-- Supplied records follows --

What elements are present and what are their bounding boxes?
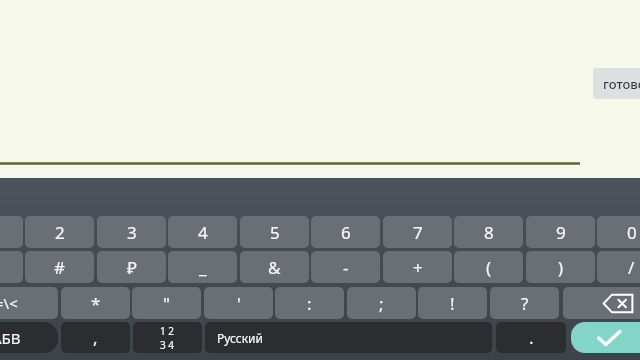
button[interactable]: &	[240, 251, 309, 283]
staticText: 1 2	[160, 324, 175, 338]
staticText: -	[343, 256, 349, 279]
button[interactable]: -	[311, 251, 380, 283]
button[interactable]: ?	[490, 287, 559, 319]
button[interactable]: 1 2	[133, 322, 202, 353]
staticText: (	[486, 256, 492, 279]
staticText: 5	[270, 221, 280, 244]
button[interactable]: '	[204, 287, 273, 319]
button[interactable]: .	[496, 322, 566, 353]
staticText: готово	[603, 75, 640, 93]
button[interactable]: #	[25, 251, 94, 283]
button[interactable]: 9	[526, 216, 595, 248]
staticText: 2	[55, 221, 65, 244]
staticText: 4	[198, 221, 208, 244]
button[interactable]: ;	[347, 287, 416, 319]
button[interactable]: *	[61, 287, 130, 319]
button[interactable]: АБВ	[0, 322, 58, 353]
button[interactable]: ₽	[97, 251, 166, 283]
button[interactable]: ,	[61, 322, 130, 353]
staticText: 6	[341, 221, 351, 244]
staticText: _	[199, 256, 207, 279]
button[interactable]: 1	[0, 216, 23, 248]
button[interactable]: /	[597, 251, 640, 283]
staticText: !	[450, 292, 455, 315]
button[interactable]: 2	[25, 216, 94, 248]
button[interactable]: 6	[311, 216, 380, 248]
staticText: *	[91, 292, 101, 315]
button[interactable]: 7	[383, 216, 452, 248]
staticText: Русский	[217, 330, 263, 346]
staticText: &	[268, 256, 281, 279]
button[interactable]: @	[0, 251, 23, 283]
button[interactable]: +	[383, 251, 452, 283]
staticText: "	[163, 292, 170, 315]
button[interactable]: 8	[454, 216, 523, 248]
staticText: 3 4	[160, 338, 175, 352]
staticText: )	[558, 256, 564, 279]
button[interactable]: 0	[597, 216, 640, 248]
button[interactable]: Backspace	[563, 287, 640, 319]
staticText: 3	[127, 221, 137, 244]
button[interactable]: 3	[97, 216, 166, 248]
button[interactable]: :	[275, 287, 344, 319]
staticText: ,	[93, 326, 98, 349]
button[interactable]: _	[168, 251, 237, 283]
staticText: /	[628, 256, 635, 279]
staticText: ;	[379, 292, 384, 315]
button[interactable]: Русский	[205, 322, 492, 353]
staticText: 0	[627, 221, 637, 244]
button[interactable]: готово	[593, 68, 640, 99]
staticText: АБВ	[0, 328, 21, 348]
staticText: 8	[484, 221, 494, 244]
staticText: 7	[413, 221, 423, 244]
button[interactable]: 5	[240, 216, 309, 248]
button[interactable]: )	[526, 251, 595, 283]
staticText: ₽	[127, 256, 137, 279]
staticText: =\<	[0, 293, 18, 313]
staticText: .	[529, 326, 534, 349]
staticText: :	[307, 292, 312, 315]
staticText: '	[237, 292, 241, 315]
button[interactable]: Enter	[571, 322, 640, 353]
button[interactable]: (	[454, 251, 523, 283]
staticText: +	[413, 256, 423, 279]
button[interactable]: =\<	[0, 287, 58, 319]
button[interactable]: 4	[168, 216, 237, 248]
button[interactable]: "	[132, 287, 201, 319]
staticText: ?	[521, 292, 529, 315]
staticText: #	[54, 256, 65, 279]
button[interactable]: !	[418, 287, 487, 319]
staticText: 9	[556, 221, 566, 244]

-- Supplied records concluded --

Return every line holding the word "Русский" from the records.

Result below:
staticText: Русский	[217, 330, 263, 346]
button[interactable]: Русский	[205, 322, 492, 353]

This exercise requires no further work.